While Mr Turnbull’s successor Scott Morrison was not part of the pro-coal coup, the right wing will remain strong in the party room, and Mr Morrison is unlikely to touch the issue of carbon emissions in the foreseeable future.
But The New Daily spoke to a number of experts in the academic and investment fields, and all were clear that building more coal-fired power stations was neither a solution nor an option, for all sorts of reasons.
They agreed that the Liberal Party’s love of coal was based on ideology, not reality, with one describing the “infatuation” with coal as “bizarre”.
Business groups were also found to be wholly in favour of legislating a commitment to a 26 per cent emissions reduction target by 2030.
The only prominent advocates for scrapping emissions targets and prioritising coal were the Coalition politicians themselves, certain media outlets, and the Institute of Public Affairs, a right-wing, fossil-fuel funded think tank.
Most tellingly, earlier this month even the Minerals Council – a lobby group that represents coal miners – threw its unequivocal support behind the emissions reduction targets in the NEG.
In other words, the pro-coal gang is a niche group that happens to have wrestled control of Australia’s federal government.
Why coal is not the answer
Jason Aravanis, senior industry analyst at financial research house IBISWorld, said the conservative faction’s support for continuing to prioritise coal was based on a misguided faith in new “clean coal” power plants.
“This next generation of coal plants would use better materials to make the generation of electricity more efficient,” he said.
“If they were to decide to do this today – which they won’t – actually building these new stations is going to take close to 10 years. And before that happens you have to drum up the investment to actually build the power stations.”
He said major policy uncertainty meant companies were not prepared to make the huge investment in a technology that is almost certainly going to be legislated against in the future.
To overcome this, the conservatives have proposed guaranteeing the purchase of coal-fired power – which would mean the taxpayer would be paying to support an uneconomical source of energy.
Tony Wood, energy program director at think tank the Grattan Institute and former employee of energy giant Origin, told The New Daily favouring coal would not push electricity prices down.
He said Australia’s once-numerous coal plants did once produce low-cost energy. But he said they were gradually closing down as they reached the end of their lifespans, and would have to be replaced.

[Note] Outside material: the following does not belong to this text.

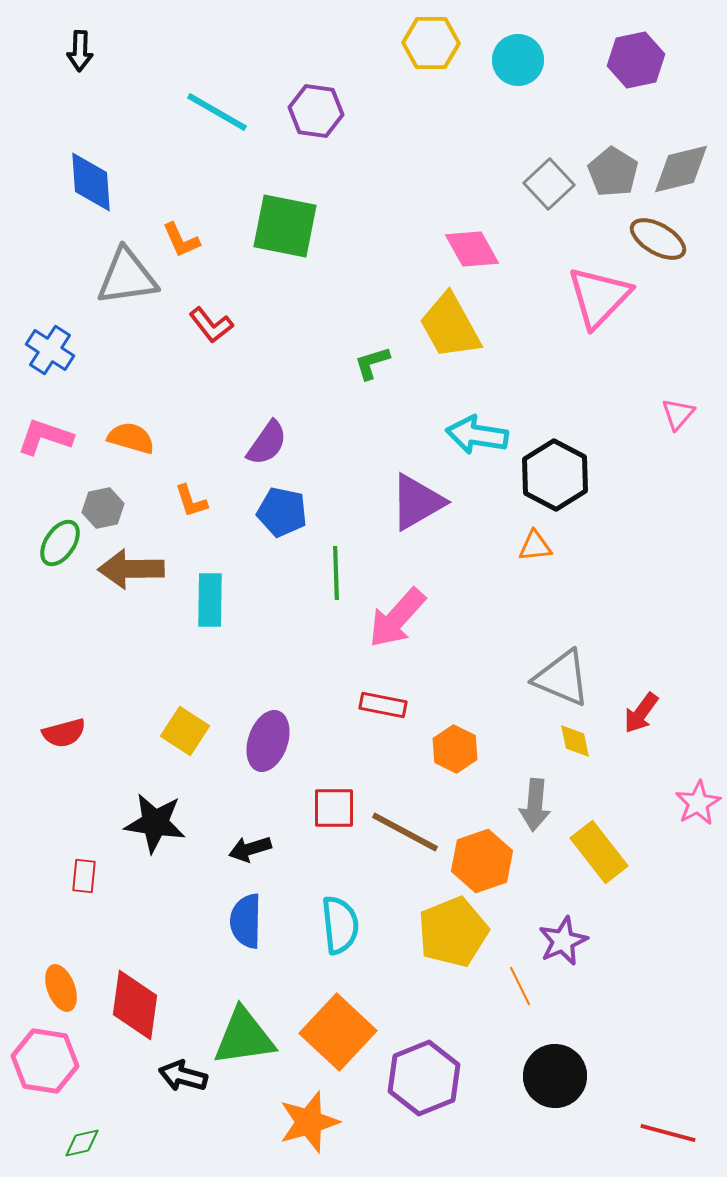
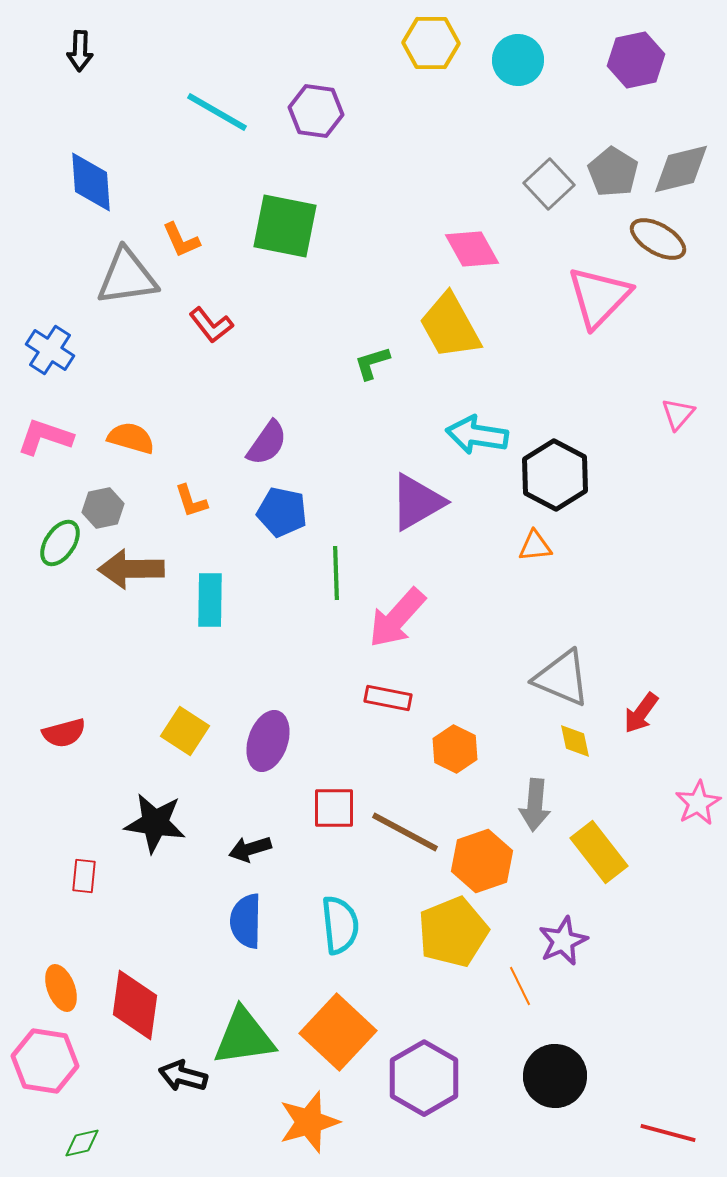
red rectangle at (383, 705): moved 5 px right, 7 px up
purple hexagon at (424, 1078): rotated 8 degrees counterclockwise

“Anything we replace these ageing power stations with is going to be more expensive, whether more coal, gas or renewables.” All, he said, would be producing electricity at around $80 per megawatt hour.
“The cost of coal is going to stay where it is, while there is a probability that the cost of renewables will continue to fall,” he said.
In addition he said coal would be less attractive to investors than renewables and gas, because there will be emissions targets in the future.
“No one in the industry has any interest in building new coal-fired power stations,” he concluded.
Professor Anthony Vassalo, a sustainable energy expert at Sydney University, agreed there was no way new coal-fired power stations would be built.
“The cost of these long-term investments is above what you can buy wind and solar power stations for now. No sane investor is going to be part of that,” he said.
“I can’t see where the argument [for more coal plants] is. It’s just a belief that climate change is not happening, and we’re not going and mitigate it because anything we do is going to cost money and affect the economy,” he said.
Mr Aravanis agreed, saying the pro-coal position was purely ideological, and would not deal with price or stability of supply.
“It’s bizarre. Why are they so beholden to coal-based power? What is it about coal that is so infatuating?”